PROBLEM DETAILS>
The line that contains "What do you see at coordinates (22, 2505)" marks the end: retype the data below exactly from its first line through that line.
─── GIVEN INFORMATION ───
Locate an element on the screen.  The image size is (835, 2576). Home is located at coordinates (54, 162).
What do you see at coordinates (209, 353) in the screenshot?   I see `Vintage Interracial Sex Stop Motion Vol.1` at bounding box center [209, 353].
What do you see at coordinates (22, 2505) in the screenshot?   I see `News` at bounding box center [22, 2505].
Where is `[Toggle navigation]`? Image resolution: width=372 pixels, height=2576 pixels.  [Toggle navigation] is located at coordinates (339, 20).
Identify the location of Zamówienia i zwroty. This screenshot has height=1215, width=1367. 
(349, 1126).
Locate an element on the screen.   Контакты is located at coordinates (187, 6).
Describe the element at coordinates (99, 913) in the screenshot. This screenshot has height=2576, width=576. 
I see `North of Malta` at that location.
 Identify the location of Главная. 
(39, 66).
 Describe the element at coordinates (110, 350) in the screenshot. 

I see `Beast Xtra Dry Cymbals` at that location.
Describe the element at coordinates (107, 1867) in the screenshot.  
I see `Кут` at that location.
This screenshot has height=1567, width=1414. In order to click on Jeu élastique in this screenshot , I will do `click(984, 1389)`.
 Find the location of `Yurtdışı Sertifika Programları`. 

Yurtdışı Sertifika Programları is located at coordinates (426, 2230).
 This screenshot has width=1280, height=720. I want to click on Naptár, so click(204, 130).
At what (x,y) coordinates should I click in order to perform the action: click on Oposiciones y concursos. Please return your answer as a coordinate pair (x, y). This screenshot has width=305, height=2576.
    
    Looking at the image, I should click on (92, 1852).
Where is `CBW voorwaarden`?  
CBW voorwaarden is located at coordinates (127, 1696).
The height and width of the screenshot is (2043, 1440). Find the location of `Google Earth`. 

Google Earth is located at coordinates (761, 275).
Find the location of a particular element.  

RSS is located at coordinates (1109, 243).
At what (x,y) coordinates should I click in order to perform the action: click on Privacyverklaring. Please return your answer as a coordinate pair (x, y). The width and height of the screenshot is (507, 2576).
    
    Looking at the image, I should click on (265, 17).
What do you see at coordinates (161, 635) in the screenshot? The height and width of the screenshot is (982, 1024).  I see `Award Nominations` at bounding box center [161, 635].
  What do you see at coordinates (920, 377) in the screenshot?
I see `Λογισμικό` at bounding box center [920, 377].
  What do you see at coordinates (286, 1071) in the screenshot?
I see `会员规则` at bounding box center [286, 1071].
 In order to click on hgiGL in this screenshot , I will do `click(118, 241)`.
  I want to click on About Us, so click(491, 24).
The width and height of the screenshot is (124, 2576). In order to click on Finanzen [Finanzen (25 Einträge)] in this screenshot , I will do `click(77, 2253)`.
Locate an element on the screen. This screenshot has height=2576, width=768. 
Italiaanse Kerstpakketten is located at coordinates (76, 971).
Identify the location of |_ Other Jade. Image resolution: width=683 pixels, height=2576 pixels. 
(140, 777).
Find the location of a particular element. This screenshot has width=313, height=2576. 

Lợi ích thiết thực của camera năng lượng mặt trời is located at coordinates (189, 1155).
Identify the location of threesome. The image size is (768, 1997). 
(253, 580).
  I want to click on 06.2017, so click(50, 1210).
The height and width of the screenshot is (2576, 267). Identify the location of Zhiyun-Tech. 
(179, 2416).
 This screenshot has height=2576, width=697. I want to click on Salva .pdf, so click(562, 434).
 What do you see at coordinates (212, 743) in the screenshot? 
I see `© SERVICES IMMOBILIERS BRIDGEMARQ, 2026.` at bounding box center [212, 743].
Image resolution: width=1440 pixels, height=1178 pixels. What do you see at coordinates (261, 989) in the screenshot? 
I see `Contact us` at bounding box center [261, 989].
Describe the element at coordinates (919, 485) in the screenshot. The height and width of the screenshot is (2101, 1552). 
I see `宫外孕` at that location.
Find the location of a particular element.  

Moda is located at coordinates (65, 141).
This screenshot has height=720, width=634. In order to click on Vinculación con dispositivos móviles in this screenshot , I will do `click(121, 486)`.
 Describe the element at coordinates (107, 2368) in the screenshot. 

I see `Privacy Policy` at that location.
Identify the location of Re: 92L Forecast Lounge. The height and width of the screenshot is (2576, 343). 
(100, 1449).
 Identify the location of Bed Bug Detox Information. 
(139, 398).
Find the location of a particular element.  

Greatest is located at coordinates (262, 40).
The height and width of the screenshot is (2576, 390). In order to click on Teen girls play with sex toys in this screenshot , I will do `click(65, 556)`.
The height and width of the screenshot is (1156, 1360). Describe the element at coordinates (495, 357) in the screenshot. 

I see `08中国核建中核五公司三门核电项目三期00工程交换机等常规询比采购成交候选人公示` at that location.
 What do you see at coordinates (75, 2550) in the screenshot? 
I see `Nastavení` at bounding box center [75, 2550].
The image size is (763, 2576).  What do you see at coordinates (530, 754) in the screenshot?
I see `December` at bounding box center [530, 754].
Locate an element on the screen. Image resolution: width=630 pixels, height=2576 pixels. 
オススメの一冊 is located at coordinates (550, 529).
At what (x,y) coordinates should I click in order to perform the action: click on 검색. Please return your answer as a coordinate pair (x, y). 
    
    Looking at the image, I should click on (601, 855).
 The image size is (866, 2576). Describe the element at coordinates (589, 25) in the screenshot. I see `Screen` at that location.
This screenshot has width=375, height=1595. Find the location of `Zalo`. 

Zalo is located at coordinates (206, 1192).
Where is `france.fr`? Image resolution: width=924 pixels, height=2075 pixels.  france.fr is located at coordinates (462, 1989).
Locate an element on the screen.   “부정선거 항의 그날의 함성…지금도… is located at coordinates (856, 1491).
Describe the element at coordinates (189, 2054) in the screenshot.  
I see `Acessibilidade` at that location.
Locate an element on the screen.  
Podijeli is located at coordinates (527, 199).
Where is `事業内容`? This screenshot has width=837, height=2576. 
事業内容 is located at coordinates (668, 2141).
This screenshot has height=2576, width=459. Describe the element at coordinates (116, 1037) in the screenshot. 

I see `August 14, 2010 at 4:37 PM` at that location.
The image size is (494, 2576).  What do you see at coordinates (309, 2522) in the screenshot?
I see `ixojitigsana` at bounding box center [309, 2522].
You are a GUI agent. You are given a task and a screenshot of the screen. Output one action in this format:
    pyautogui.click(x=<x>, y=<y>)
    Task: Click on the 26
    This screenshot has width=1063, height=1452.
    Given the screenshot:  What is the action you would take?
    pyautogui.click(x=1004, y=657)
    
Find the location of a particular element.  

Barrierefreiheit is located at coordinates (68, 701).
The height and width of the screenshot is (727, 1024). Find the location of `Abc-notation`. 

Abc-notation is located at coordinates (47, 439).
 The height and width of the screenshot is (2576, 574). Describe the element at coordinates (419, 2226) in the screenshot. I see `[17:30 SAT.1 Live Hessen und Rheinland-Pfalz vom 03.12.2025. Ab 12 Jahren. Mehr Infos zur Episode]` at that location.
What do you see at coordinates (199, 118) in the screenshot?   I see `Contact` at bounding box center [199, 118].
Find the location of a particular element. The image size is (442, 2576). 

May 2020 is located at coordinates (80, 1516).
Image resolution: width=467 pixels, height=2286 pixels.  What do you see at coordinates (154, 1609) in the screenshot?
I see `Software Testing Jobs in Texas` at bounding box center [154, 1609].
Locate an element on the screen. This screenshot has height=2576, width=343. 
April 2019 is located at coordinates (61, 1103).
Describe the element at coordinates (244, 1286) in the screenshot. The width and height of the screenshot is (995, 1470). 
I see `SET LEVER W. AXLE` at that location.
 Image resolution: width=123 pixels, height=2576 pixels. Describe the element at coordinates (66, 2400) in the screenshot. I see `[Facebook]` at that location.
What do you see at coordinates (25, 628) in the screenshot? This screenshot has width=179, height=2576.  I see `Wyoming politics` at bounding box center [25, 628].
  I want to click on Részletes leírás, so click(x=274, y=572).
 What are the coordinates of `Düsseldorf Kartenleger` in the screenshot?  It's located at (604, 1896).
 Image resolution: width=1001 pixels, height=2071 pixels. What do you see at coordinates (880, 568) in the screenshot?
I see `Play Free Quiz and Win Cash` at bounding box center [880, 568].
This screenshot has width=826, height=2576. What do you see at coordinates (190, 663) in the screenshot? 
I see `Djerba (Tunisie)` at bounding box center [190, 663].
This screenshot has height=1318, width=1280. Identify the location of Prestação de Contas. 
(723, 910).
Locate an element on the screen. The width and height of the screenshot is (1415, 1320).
───
SOLVED PROBLEM>
Locate an element on the screen.  The image size is (835, 2576). Home is located at coordinates (54, 162).
What do you see at coordinates (209, 353) in the screenshot?   I see `Vintage Interracial Sex Stop Motion Vol.1` at bounding box center [209, 353].
What do you see at coordinates (22, 2505) in the screenshot?   I see `News` at bounding box center [22, 2505].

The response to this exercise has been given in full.